Evaporable getter devices for mounting in electron tubes are well known in the art.
See for example UK Patent No. 898,505 and U.S. Pat. Nos. 3,023,883; 3,211,280 and 3,920,355. These getter devices have a U-shaped cross section and generally yield a quantity of getter material frequently barium, which is less than about 100 mg. With the introduction of larger sized electron devices or television picture tubes it has been found necessary to increase the quantity of getter material evaporated from a getter device. Getter devices capable of releasing larger quantities of getter material have been described for instance in U.S. Pat. Nos. 3,428,168; 3,457,448 and 4,642,516. These getter devices can release from about 125 mg to 230 mg of getter material. They employ the concept of a U-shaped channel container which however has a relatively large channel width. The use of such wide channels has lead to the necessity of preventing detachment of the getter metal vapour releasing material from the channel as is dramatically shown in U.S. Pat. No. 3,457,448 FIGS. 6 and 7. The above three patents try to overcome such disadvantages in these U-shaped cross-section getter devices.
Even larger sized tubes require even greater quantities of getter material. Attempts to provide such large quantities of getter materials such as 400 mg or more have been described in U.S. Pat. Nos. 3,558,962 and 3,560,788. See also FIGS. 9 and 10 of U.S. Pat. No. 3,385,420.
While pan-shaped getters such as those described in U.S. Pat. Nos. 3,558,962 and 3,560,788, mentioned above, have proved capable of giving yields of up to about 400 mg of barium with a release of about 80 to 85% of the barium content, they present certain disadvantages.
U.S. Pat. No. 3,558,962 described a pan-shaped getter in which is inserted a screen which acts as a reinforcing means to hold the getter residue in the container after flash. The screen is also said to conduct heat into the central mass of getter material.
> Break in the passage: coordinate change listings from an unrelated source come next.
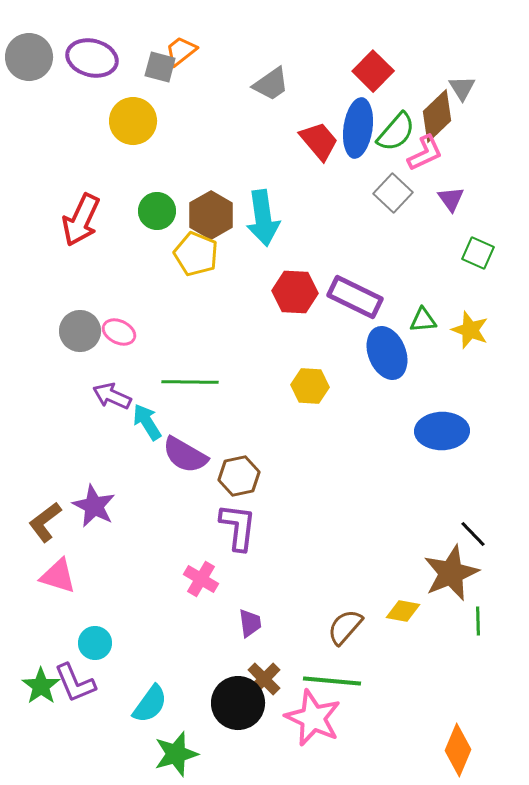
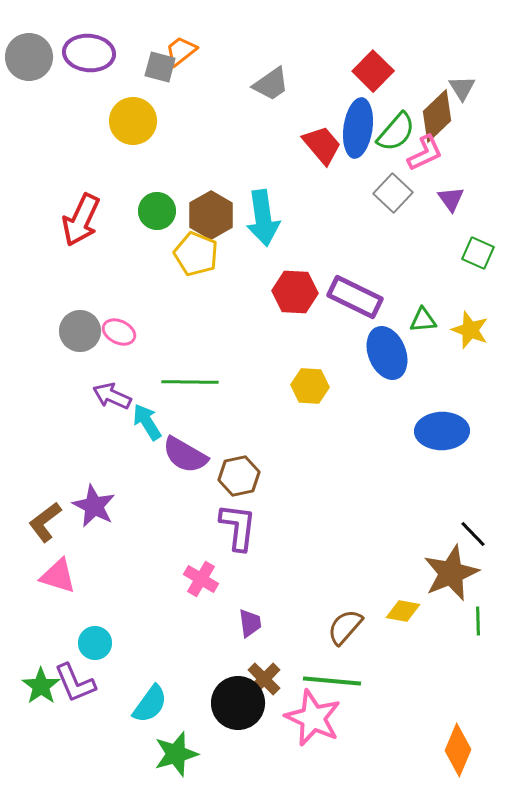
purple ellipse at (92, 58): moved 3 px left, 5 px up; rotated 9 degrees counterclockwise
red trapezoid at (319, 141): moved 3 px right, 4 px down
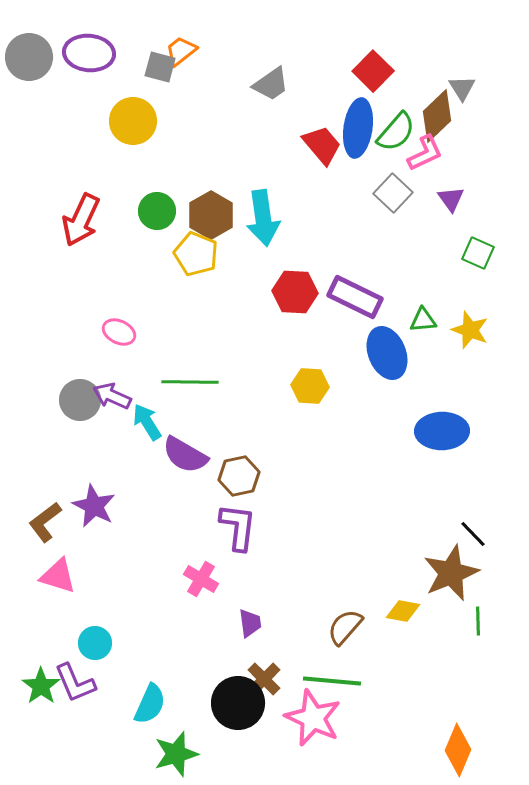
gray circle at (80, 331): moved 69 px down
cyan semicircle at (150, 704): rotated 12 degrees counterclockwise
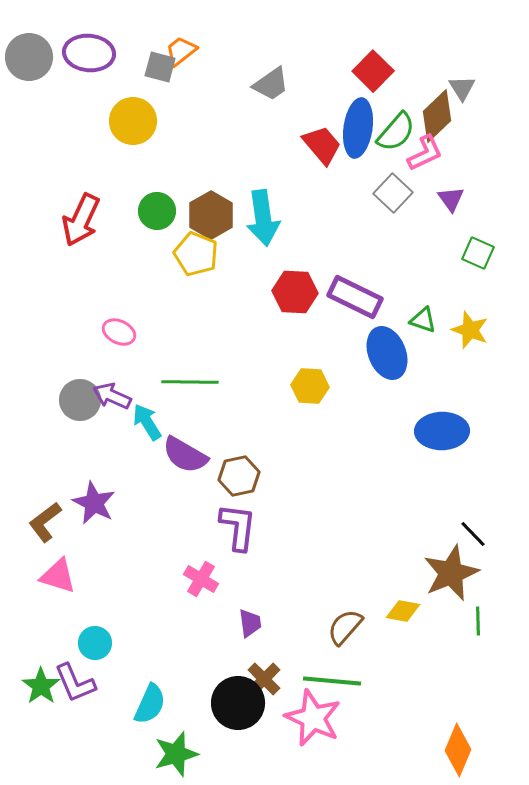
green triangle at (423, 320): rotated 24 degrees clockwise
purple star at (94, 506): moved 3 px up
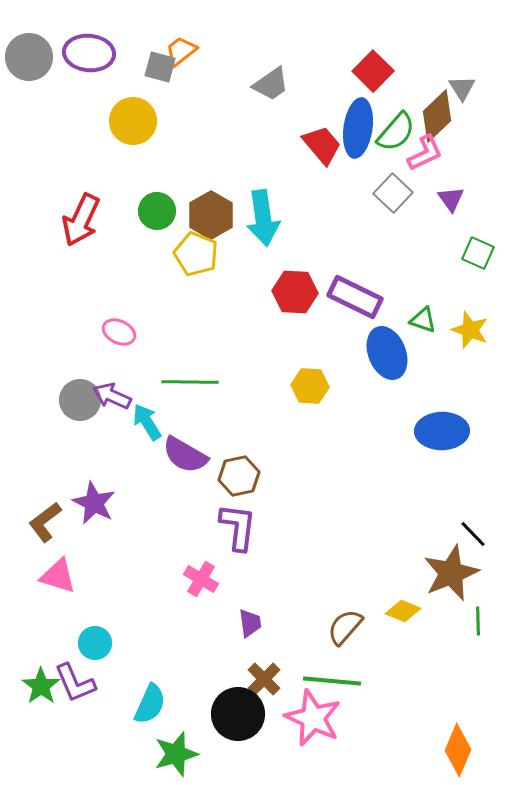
yellow diamond at (403, 611): rotated 12 degrees clockwise
black circle at (238, 703): moved 11 px down
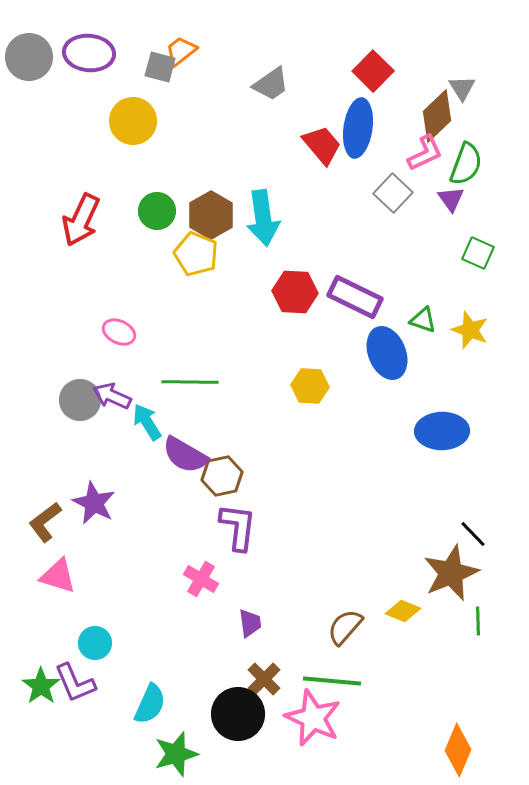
green semicircle at (396, 132): moved 70 px right, 32 px down; rotated 21 degrees counterclockwise
brown hexagon at (239, 476): moved 17 px left
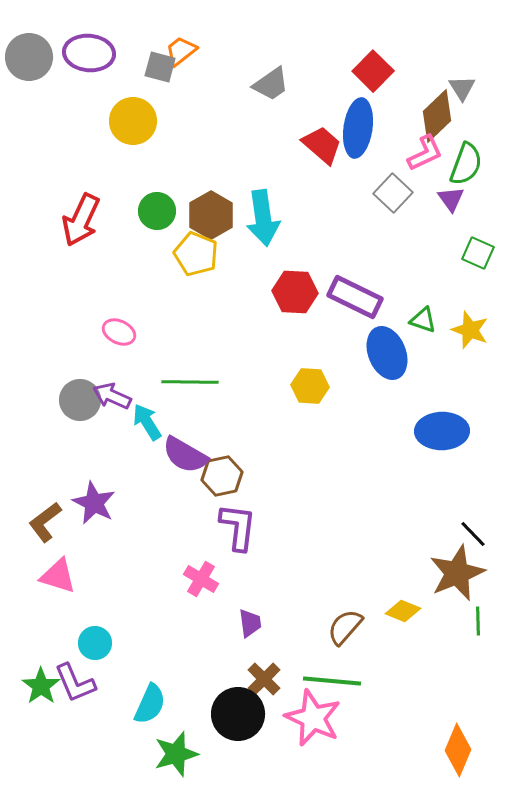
red trapezoid at (322, 145): rotated 9 degrees counterclockwise
brown star at (451, 573): moved 6 px right
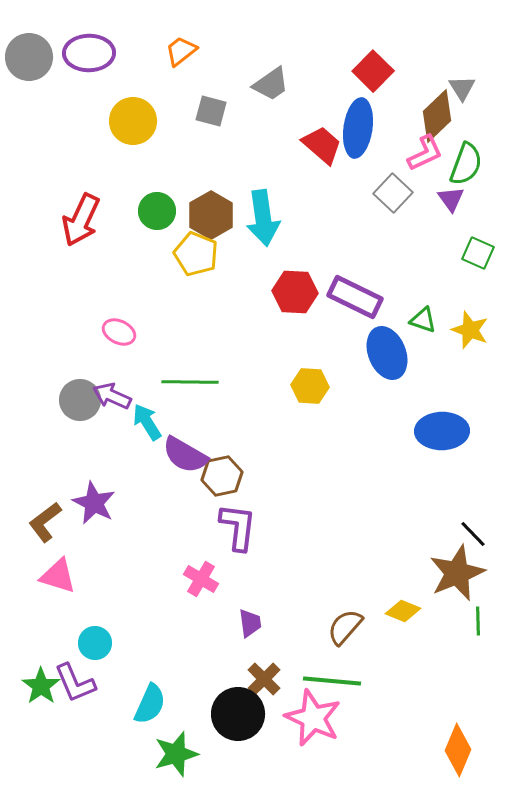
purple ellipse at (89, 53): rotated 6 degrees counterclockwise
gray square at (160, 67): moved 51 px right, 44 px down
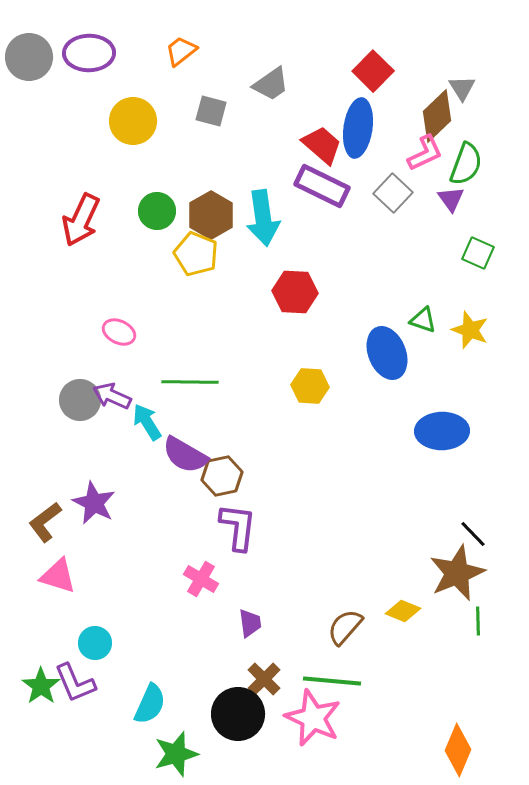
purple rectangle at (355, 297): moved 33 px left, 111 px up
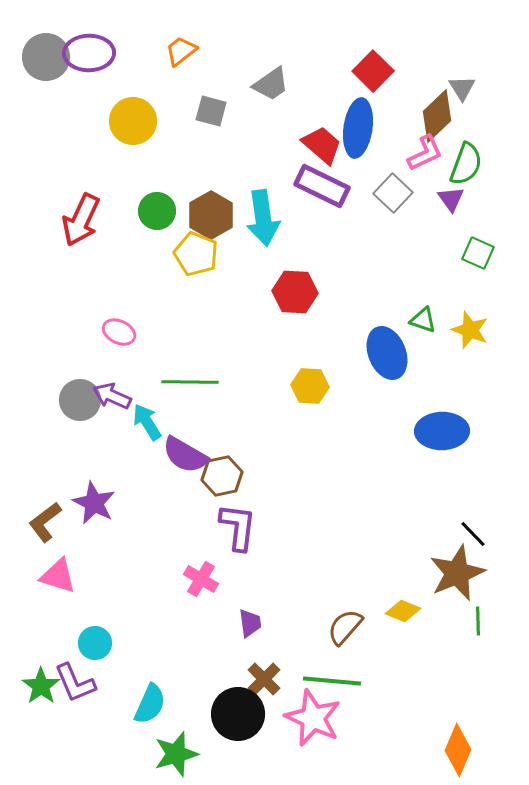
gray circle at (29, 57): moved 17 px right
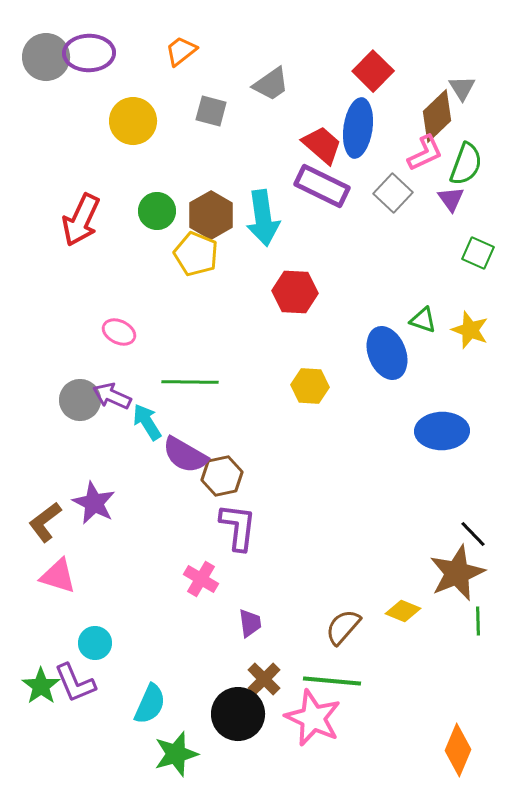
brown semicircle at (345, 627): moved 2 px left
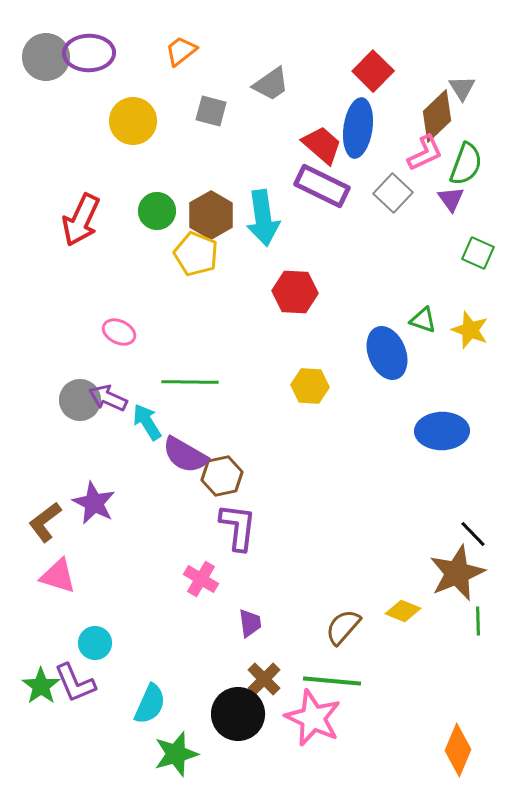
purple arrow at (112, 396): moved 4 px left, 2 px down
Unfortunately the addition of this screen causes a substantial increase in the total mass of the getter device comporting the known disadvantages inherent therein. In addition the screen structure forms closed electrical circuits in the external periphery of the getter device such that when the radio frequency induction heating is applied, overheating takes place in localized areas which can provoke melting of the getter container walls.
An alternative structure of a pan-shaped getter device has been described in U.S. Pat. No. 3,560,788 which however presents the same inconveniences. Furthermore the external wall is fabricated separately from the bottom wall. This leads to additional manufacturing expenses in attaching the two components together, and furthermore it is necessary to add yet another component in the form of a disc adjacent to the separate bottom wall.
If the intensity of the RF induced currents are reduced to try to avoid the melting problem then it is found that a long time elapses before the getter metal starts to evaporate (start time) and excessively long times are required to ensure evaporation of a sufficient quantity of getter metal (total time).
Furthermore the getter devices described in both U.S. Pat. Nos. 3,558,962 and 3,560,788 refer to getter devices having an outer wall diameter of 25 mm. When it is necessary to use a getter device with a smaller outer diameter and having the same high yield of getter material the above mentioned disadvantages remain.